Search code examples
windowsfor-loopbatch-filecmdyoutube-dl

Using youtube-dl in a Windows CMD FOR loop strips non ASCII characters


Running the command with youtube-dl directly in CMD works as expected:

youtube-dl -e "https://www.youtube.com/watch?v=E_JXrNAxGzM"

It correctly gives the title of the Youtube video: 27/12/2016 晚間新聞 楊家駿直播睇手機

However if I use the same command within a Windows batch file using a FOR loop, the non ASCII characters are removed completely. The batch file code:

@ECHO OFF
FOR /F "delims=" %%i IN ('youtube-dl -e "https://www.youtube.com/watch?v=E_JXrNAxGzM"') DO (
ECHO %%i
)
PAUSE
EXIT

Only gives this result: 27/12/2016

As a test, I tried this:

set var=晚間新聞楊家駿直播睇手機

for %%i in (%var%) do (
echo %%i
)

Which works fine and echos the Chinese characters correctly, this leads me to believe it's not a Unicode problem in CMD, but somehow tied with youtube-dl.

However, I have been assured that it's not a youtube-dl problem.

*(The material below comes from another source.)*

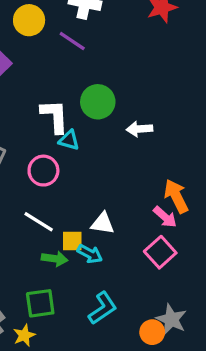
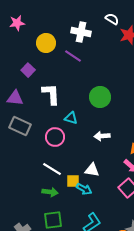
green circle: (98, 102) -> (100, 97), moved
white L-shape: (55, 116) -> (51, 94), moved
white arrow: (139, 129) -> (102, 136), moved
green arrow: (55, 259) -> (50, 192), moved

Is there something I'm missing and any way to get this working?


Solution

  • The --encoding utf-8 switch appears to be working here with chcp 65001 (disclaimer: only tried under win10 v1909 using the non-legacy console with the NSimSun font, ymmv with other versions or settings).

    C:\etc>chcp 65001
    Active code page: 65001
    
    C:\etc>for /f "delims=" %i in ('youtube-dl --encoding utf-8 -e "https://www.youtube.com/watch?v=E_JXrNAxGzM"') do @echo %i
    27/12/2016 晚間新聞 楊家駿直播睇手機
    

    ________

    However, I have been assured that it's not a youtube-dl problem.

    The real question to ask the dev is whether youtube-dl does any detection of the output stream being sent to the interactive console vs. being piped or redirected, and whether it changes the output encoding based on that detection. I believe the answer to that might be yes, which would explain the difference between direct console output vs. the for loop.